O professor do Departamento de Sociologia da Universidade Federal de São Carlos Gabriel Feltran, contudo, acredita que a paz alcançada por São Paulo ainda é instável. "Nas favelas em que faço pesquisa, a queda dos homicídios nessa década deveu-se principalmente a uma regulação interna ao mundo do crime. Isso não é novidade nas periferias nem entre colegas que fazem pesquisa de campo. A regra na era PCC é "não matar" e a exceção é regulada por tribunais extralegais. Isso rompe a cadeia de vinganças privadas que amontoava corpos de jovens nas vielas há dez anos.
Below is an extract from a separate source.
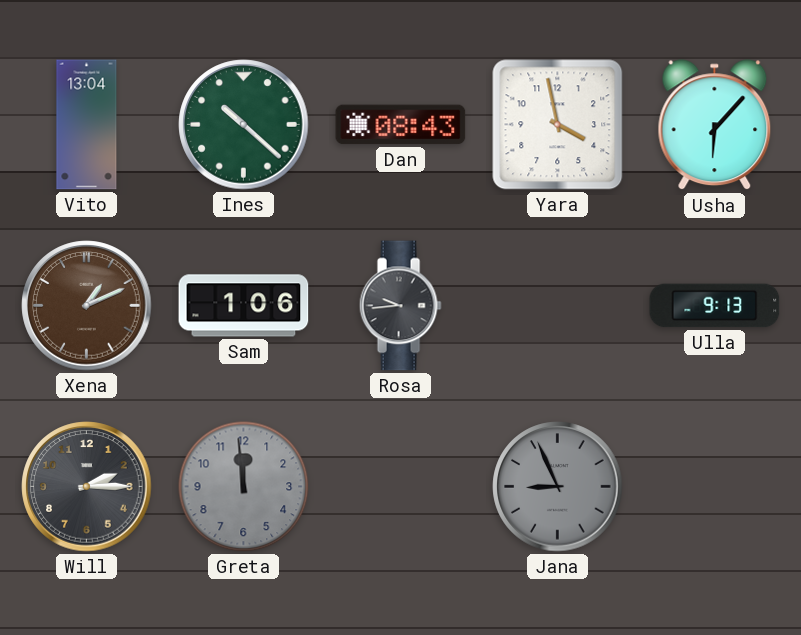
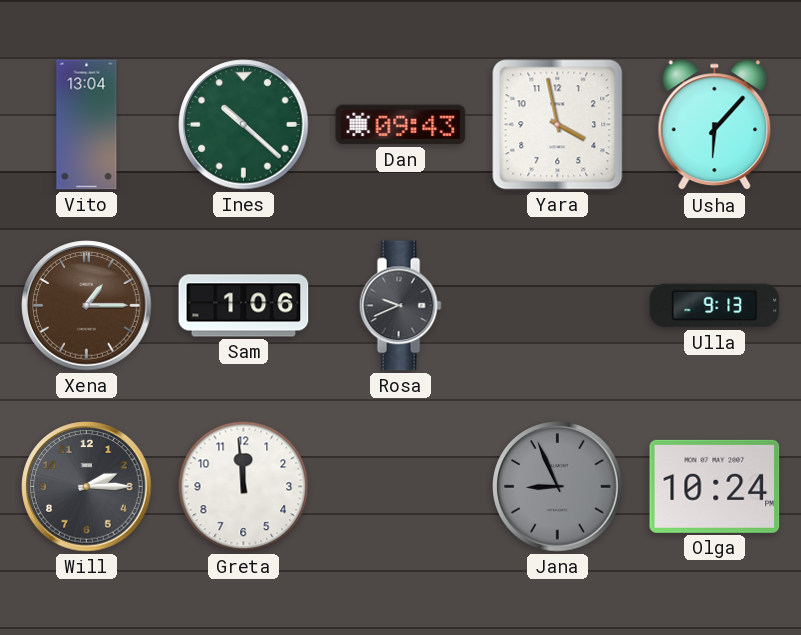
Dan: 08:43 -> 09:43
Xena: 1:11 -> 1:15
Rosa: 9:44 -> 9:41
Greta dial: grey -> white
Olga: none -> 10:24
Esse não me parece ser um cenário de paz, muito menos estável", diz.
PÚBLICO E PRIVADO
Durante os últimos cem anos, a história da violência em São Paulo pode ser dividida em dois grandes períodos: antes e depois da década de 1970. A primeira fase é marcada pelos crimes passionais, relacionados a questões privadas. Nesse período, raramente os índices de assassinatos ultrapassaram os 10 casos por 100 mil habitantes.
No ano de 1911, por exemplo, a cidade, de 390 mil habitantes, só registrou 21 homicídios, menor marca em cem anos. Esse total foi multiplicado por 120 em 1999, quando a São Paulo de 10,4 milhões, que enfrentara crises econômicas sucessivas, registrou 6.653 assassinatos.
No início do século, as ocorrências envolviam brigas de marido e mulher, adultério ou desavenças entre integrantes de grandes famílias de imigrantes. Entre os 221 processos de homicídios analisados pelo historiador Boris Fausto no livro Crime e Cotidiano, ocorridos durante os anos de 1880 e 1924 em São Paulo, em 70 casos (32%) a família aparecia como eixo central do crime. Os corpos das vítimas quase sempre estavam dentro de residências. "São casos que refletem uma época, quando questões como honra, virgindade e paixão tinham grande relevância. A situação muda com o tempo, quando os casos de assassinatos passam a acontecer nas ruas, revelando a gradativa falência do Estado", diz o historiador Boris Fausto.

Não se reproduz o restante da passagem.